Nobel laureate, Prof. Wole Soyinka, has said that reducing the worth of the June 12, 1993 presidential election struggle to ethnic garb was lamentable.
Moshood Abiola won the election but the results were annulled by former military ruler, Ibrahim Babangida.
In a statement on Tuesday titled “Democracy Day Primer (1),” Soyinka said that even before June 12 was pronounced as Democracy Day, several persons had reduced it to a struggle for ethnic significance.
“Next, I found it equally lamentable that anyone should attempt to reduce the June 12 struggle to that of an ethnic project.
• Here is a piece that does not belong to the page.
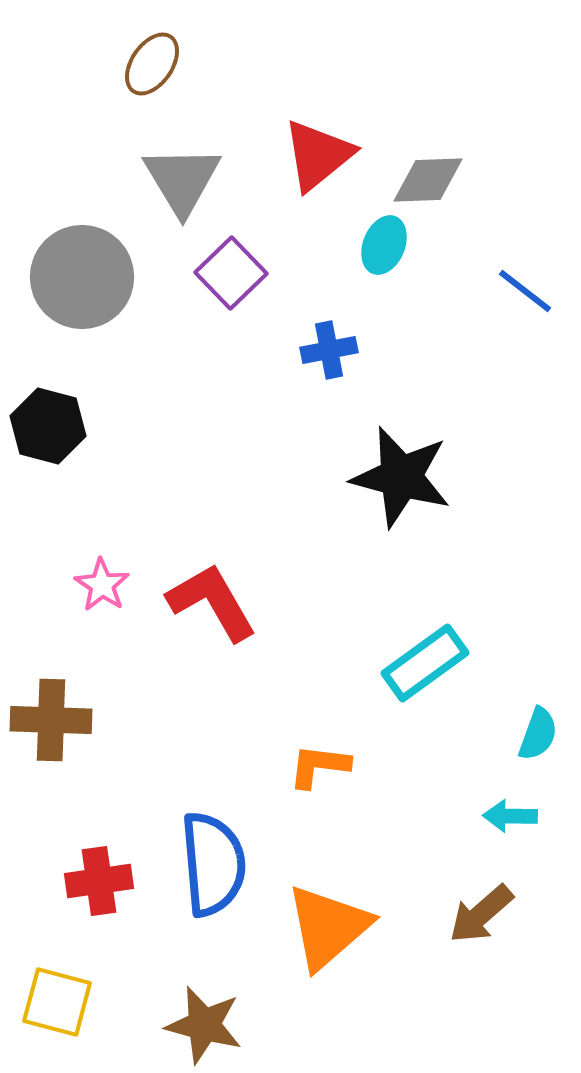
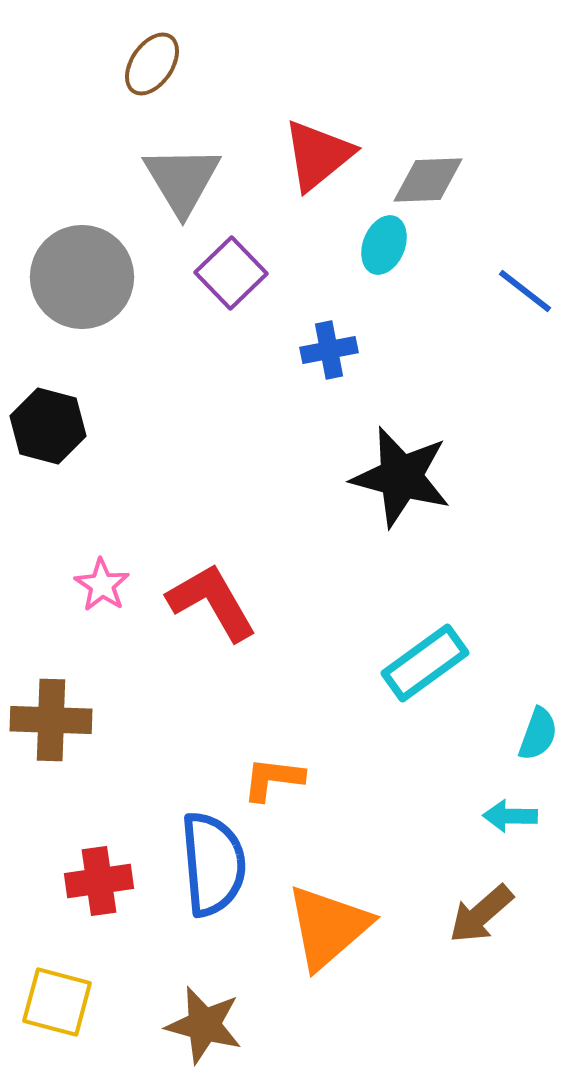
orange L-shape: moved 46 px left, 13 px down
It is a depressing travesty of the realities, a denial of the existence of a nation’s collective sense of justice and its tenacity in pursuit of that objective.
“No one denies that the immediate family of a victim of robbery feels the pangs of dispossession more keenly than others. The truth, however, remains that the entirety of the compound itself was violated, arrogantly and contemptuously dispossessed,” he said.
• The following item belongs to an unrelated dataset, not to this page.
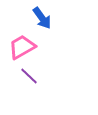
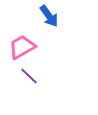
blue arrow: moved 7 px right, 2 px up
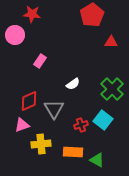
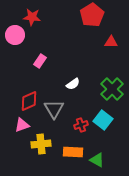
red star: moved 3 px down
Soyinka said his decision not to partake in this year’s June 12 celebrations was part of his move to withdraw from public space.
“A resolution that I first half seriously injected into encounters over five years ago. That absence applies, not to the official celebration alone – of which I have never been a part anyway – but to the annual ritual by civic groups, a ritual of both tributes and defiance that has been unflaggingly observed till now,” he said.